Personal information
- Full name: Shehan Sandaruwan Abeyptiya
- Nationality: Sri Lanka
- Born: 17 January 1990 (age 36)

Medal record
Representing Sri Lanka
Athletics
| Gold medal – first place | 2008 Pune | 100 metres |
| Gold medal – first place | 2008 Pune | 200 metres |
| Gold medal – first place | 2008 Pune | 4 x 100 metres |
| Gold medal – first place | 2010 Dhaka | 100 metres |
| Gold medal – first place | 2010 Dhaka | 4 x 100 metres |
| Gold medal – first place | 2016 Guwahati | 4 x 100 metres |
| Silver medal – second place | 2010 Dhaka | 200 metres |
| Silver medal – second place | 2008 Jakarta | 100 metres |

= Shehan Ambepitiya =

Sri Lankan sprinter

Shehan Sadaruwan Ambepitiya (born 17 January 1990), known as Shehan Abeyptiya, is a Sri Lankan male athlete who won 3 gold medals at the 2008 Commonwealth Youth Games.

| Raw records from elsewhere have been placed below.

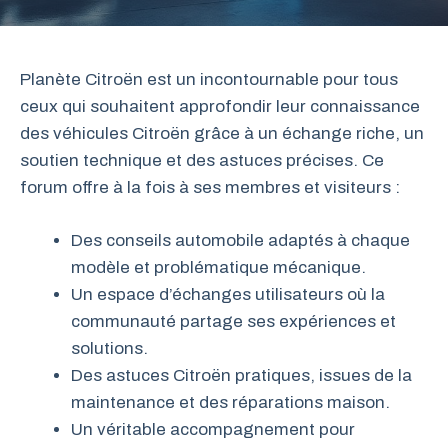
Planète Citroën est un incontournable pour tous
ceux qui souhaitent approfondir leur connaissance
des véhicules Citroën grâce à un échange riche, un
soutien technique et des astuces précises. Ce
forum offre à la fois à ses membres et visiteurs :
Des conseils automobile adaptés à chaque
modèle et problématique mécanique.
Un espace d’échanges utilisateurs où la
communauté partage ses expériences et
solutions.
Des astuces Citroën pratiques, issues de la
maintenance et des réparations maison.
Un véritable accompagnement pour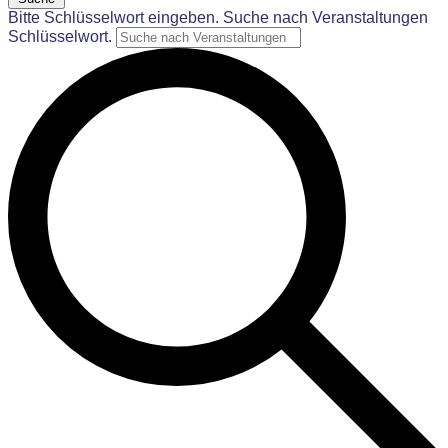
Bitte Schlüsselwort eingeben. Suche nach Veranstaltungen
Schlüsselwort.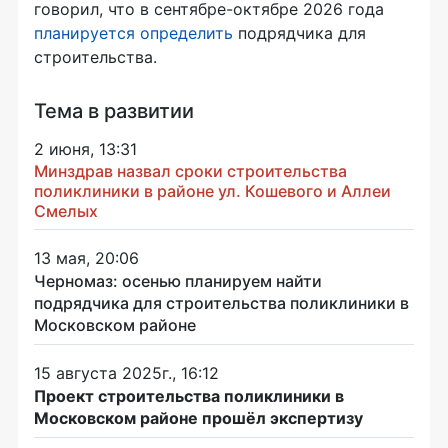
говорил, что в сентябре-октябре 2026 года
планируется определить
подрядчика для
строительства.
Тема в развитии
2 июня, 13:31
Минздрав назвал сроки строительства
поликлиники в районе ул. Кошевого и Аллеи
Смелых
13 мая, 20:06
Черномаз: осенью планируем найти
подрядчика для строительства поликлиники в
Московском районе
15 августа 2025г., 16:12
Проект строительства поликлиники в
Московском районе прошёл экспертизу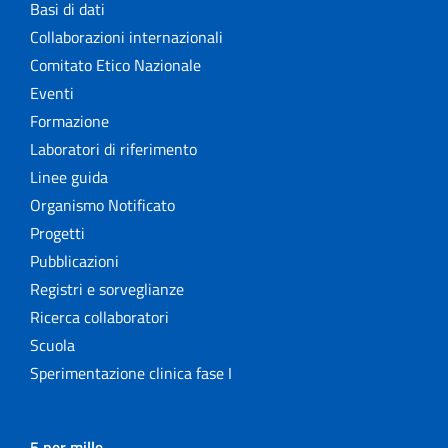
Basi di dati
Collaborazioni internazionali
Comitato Etico Nazionale
Eventi
Formazione
Laboratori di riferimento
Linee guida
Organismo Notificato
Progetti
Pubblicazioni
Registri e sorveglianze
Ricerca collaboratori
Scuola
Sperimentazione clinica fase I
5 per mille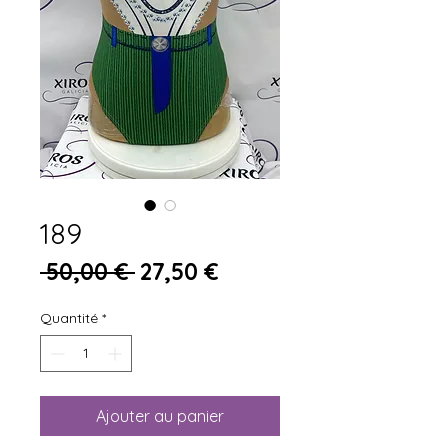
189
Prix original
Prix promotionnel
 50,00 € 
27,50 €
Quantité
*
Ajouter au panier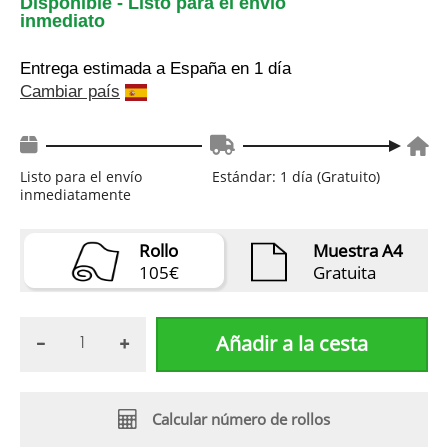
Disponible - Listo para el envío
inmediato
Entrega estimada a España
en 1 día
Cambiar país
Listo para el envío
Estándar: 1 día (Gratuito)
inmediatamente
Rollo
Muestra A4
105€
Gratuita
Añadir a la cesta
Calcular número de rollos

He also competed at the 2010 Commonwealth Games, making the semi-finals in the 100 and 200 metre events. He was also a finalist in the World Junior Championship in 2007. Ambepitiya further represented Sri Lanka at the 2009 World Athletics Championship, 2010 Commonwealth Games, 2010 South Asian Games, the Asian Junior Athletics Championships. In the Commonwealth Youth Games he won 3 Gold medals with 3 new games records. He was the first ever Sri Lankan to be a finalist in a World Junior Athletics Championships 2008. Also as a junior athlete he won the Asian Junior Silver medal for the 100m in the 2008.

Ambepitiya, considered as the fastest man in South Asia by winning the gold medal for the 100m in the South Asian Games 2010, Dakah, made a strong start to the 2010 athletics season, recording a personal best timing of 10.31 seconds for 100m and 21.10 seconds in 2011 Asian Athletics Championships for his 200m. Ambepitiya who trained under coach Sunil Gunawardena in Sri Lanka, subsequently trained in Jamaica under coach Glean Mills, the trainer of Usain Bolt and the world champion Yohan Blake.

Shehan Ambepitiya studied in President's College, Kotte and Gateway College Colombo, and had contributed immensely to the schools athletic championships.